**WHAT THE TASK ASKS:**
Keep the pictures out. Copy every line of the listing exactly.

**MATERIAL SUPPLIED:**
::::

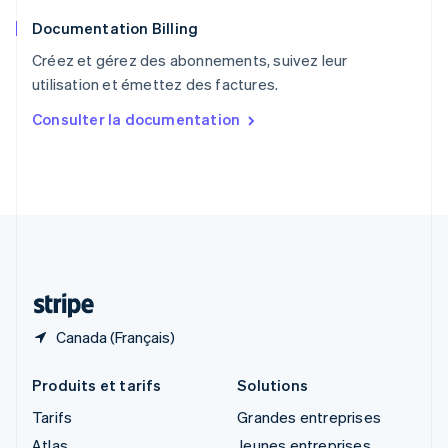
English
Documentation Billing
Royaume-Uni
English
Créez et gérez des abonnements, suivez leur
Singapour
utilisation et émettez des factures.
English
简体中文
Slovaquie
Consulter la documentation
English
Slovénie
English
Italiano
Suède
Svenska
English
Suisse
Deutsch
Français
Italiano
English
Thaïlande
ไทย
English
Canada (Français)
Produits et tarifs
Solutions
Tarifs
Grandes entreprises
Atlas
Jeunes entreprises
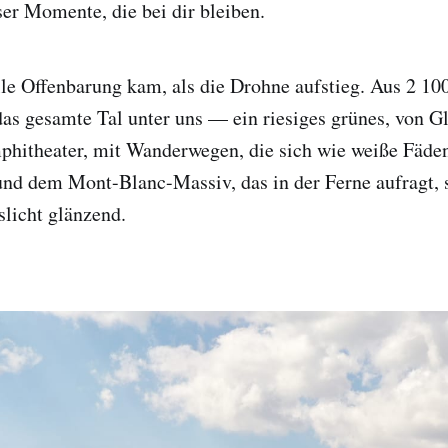
er Momente, die bei dir bleiben.
le Offenbarung kam, als die Drohne aufstieg. Aus 2 10
s gesamte Tal unter uns — ein riesiges grünes, von G
phitheater, mit Wanderwegen, die sich wie weiße Fäden
nd dem Mont-Blanc-Massiv, das in der Ferne aufragt, 
slicht glänzend.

::::

**YOUR SOLUTION:**
English
Documentation Billing
Royaume-Uni
English
Créez et gérez des abonnements, suivez leur
Singapour
utilisation et émettez des factures.
English
简体中文
Slovaquie
Consulter la documentation
English
Slovénie
English
Italiano
Suède
Svenska
English
Suisse
Deutsch
Français
Italiano
English
Thaïlande
ไทย
English
Canada (Français)
Produits et tarifs
Solutions
Tarifs
Grandes entreprises
Atlas
Jeunes entreprises
er Momente, die bei dir bleiben.
le Offenbarung kam, als die Drohne aufstieg. Aus 2 10
s gesamte Tal unter uns — ein riesiges grünes, von G
phitheater, mit Wanderwegen, die sich wie weiße Fäden
nd dem Mont-Blanc-Massiv, das in der Ferne aufragt, 
slicht glänzend.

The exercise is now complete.